═════ Supplied material ═════

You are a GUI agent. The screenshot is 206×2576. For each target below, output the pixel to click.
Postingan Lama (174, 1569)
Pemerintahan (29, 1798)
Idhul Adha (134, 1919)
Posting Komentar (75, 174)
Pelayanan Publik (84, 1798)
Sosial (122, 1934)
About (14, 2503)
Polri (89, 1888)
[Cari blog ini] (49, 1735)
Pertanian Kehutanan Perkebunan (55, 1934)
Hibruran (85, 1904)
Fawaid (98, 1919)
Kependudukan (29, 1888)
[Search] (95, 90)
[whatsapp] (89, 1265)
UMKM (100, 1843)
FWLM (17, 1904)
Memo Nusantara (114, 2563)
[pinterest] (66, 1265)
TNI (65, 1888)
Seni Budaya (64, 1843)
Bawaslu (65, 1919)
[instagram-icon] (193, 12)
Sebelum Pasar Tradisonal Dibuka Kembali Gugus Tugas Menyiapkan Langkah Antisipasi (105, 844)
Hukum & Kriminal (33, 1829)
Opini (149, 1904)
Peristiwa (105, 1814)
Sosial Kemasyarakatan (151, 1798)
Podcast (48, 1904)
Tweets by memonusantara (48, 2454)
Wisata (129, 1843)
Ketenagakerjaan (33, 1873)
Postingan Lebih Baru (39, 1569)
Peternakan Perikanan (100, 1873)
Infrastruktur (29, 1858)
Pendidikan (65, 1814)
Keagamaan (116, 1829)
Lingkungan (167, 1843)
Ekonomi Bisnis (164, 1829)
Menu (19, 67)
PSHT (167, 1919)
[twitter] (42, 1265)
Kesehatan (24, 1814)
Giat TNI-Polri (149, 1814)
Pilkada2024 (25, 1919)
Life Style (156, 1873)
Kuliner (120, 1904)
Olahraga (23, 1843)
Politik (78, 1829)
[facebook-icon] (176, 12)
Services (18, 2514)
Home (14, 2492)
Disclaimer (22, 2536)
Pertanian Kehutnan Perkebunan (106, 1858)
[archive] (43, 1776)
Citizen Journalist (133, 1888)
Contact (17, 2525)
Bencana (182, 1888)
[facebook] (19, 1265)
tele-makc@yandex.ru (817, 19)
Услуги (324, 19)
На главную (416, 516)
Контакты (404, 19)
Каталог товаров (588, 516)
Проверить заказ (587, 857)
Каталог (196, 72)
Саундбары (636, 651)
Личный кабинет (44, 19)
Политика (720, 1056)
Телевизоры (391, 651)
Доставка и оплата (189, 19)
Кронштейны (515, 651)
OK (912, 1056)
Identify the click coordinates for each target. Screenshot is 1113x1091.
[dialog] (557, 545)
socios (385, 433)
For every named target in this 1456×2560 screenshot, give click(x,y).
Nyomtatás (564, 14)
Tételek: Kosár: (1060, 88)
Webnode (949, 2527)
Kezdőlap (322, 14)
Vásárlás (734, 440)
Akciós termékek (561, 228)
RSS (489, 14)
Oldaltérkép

═════

Instructions to follow: An exact copy of every line above, start to finish, is required.

Result of this task:
You are a GUI agent. The screenshot is 206×2576. For each target below, output the pixel to click.
Postingan Lama (174, 1569)
Pemerintahan (29, 1798)
Idhul Adha (134, 1919)
Posting Komentar (75, 174)
Pelayanan Publik (84, 1798)
Sosial (122, 1934)
About (14, 2503)
Polri (89, 1888)
[Cari blog ini] (49, 1735)
Pertanian Kehutanan Perkebunan (55, 1934)
Hibruran (85, 1904)
Fawaid (98, 1919)
Kependudukan (29, 1888)
[Search] (95, 90)
[whatsapp] (89, 1265)
UMKM (100, 1843)
FWLM (17, 1904)
Memo Nusantara (114, 2563)
[pinterest] (66, 1265)
TNI (65, 1888)
Seni Budaya (64, 1843)
Bawaslu (65, 1919)
[instagram-icon] (193, 12)
Sebelum Pasar Tradisonal Dibuka Kembali Gugus Tugas Menyiapkan Langkah Antisipasi (105, 844)
Hukum & Kriminal (33, 1829)
Opini (149, 1904)
Peristiwa (105, 1814)
Sosial Kemasyarakatan (151, 1798)
Podcast (48, 1904)
Tweets by memonusantara (48, 2454)
Wisata (129, 1843)
Ketenagakerjaan (33, 1873)
Postingan Lebih Baru (39, 1569)
Peternakan Perikanan (100, 1873)
Infrastruktur (29, 1858)
Pendidikan (65, 1814)
Keagamaan (116, 1829)
Lingkungan (167, 1843)
Ekonomi Bisnis (164, 1829)
Menu (19, 67)
PSHT (167, 1919)
[twitter] (42, 1265)
Kesehatan (24, 1814)
Giat TNI-Polri (149, 1814)
Pilkada2024 (25, 1919)
Life Style (156, 1873)
Kuliner (120, 1904)
Olahraga (23, 1843)
Politik (78, 1829)
[facebook-icon] (176, 12)
Services (18, 2514)
Home (14, 2492)
Disclaimer (22, 2536)
Pertanian Kehutnan Perkebunan (106, 1858)
[archive] (43, 1776)
Citizen Journalist (133, 1888)
Contact (17, 2525)
Bencana (182, 1888)
[facebook] (19, 1265)
tele-makc@yandex.ru (817, 19)
Услуги (324, 19)
На главную (416, 516)
Контакты (404, 19)
Каталог товаров (588, 516)
Проверить заказ (587, 857)
Каталог (196, 72)
Саундбары (636, 651)
Личный кабинет (44, 19)
Политика (720, 1056)
Телевизоры (391, 651)
Доставка и оплата (189, 19)
Кронштейны (515, 651)
OK (912, 1056)
Identify the click coordinates for each target. Screenshot is 1113x1091.
[dialog] (557, 545)
socios (385, 433)
For every named target in this 1456×2560 screenshot, give click(x,y).
Nyomtatás (564, 14)
Tételek: Kosár: (1060, 88)
Webnode (949, 2527)
Kezdőlap (322, 14)
Vásárlás (734, 440)
Akciós termékek (561, 228)
RSS (489, 14)
Oldaltérkép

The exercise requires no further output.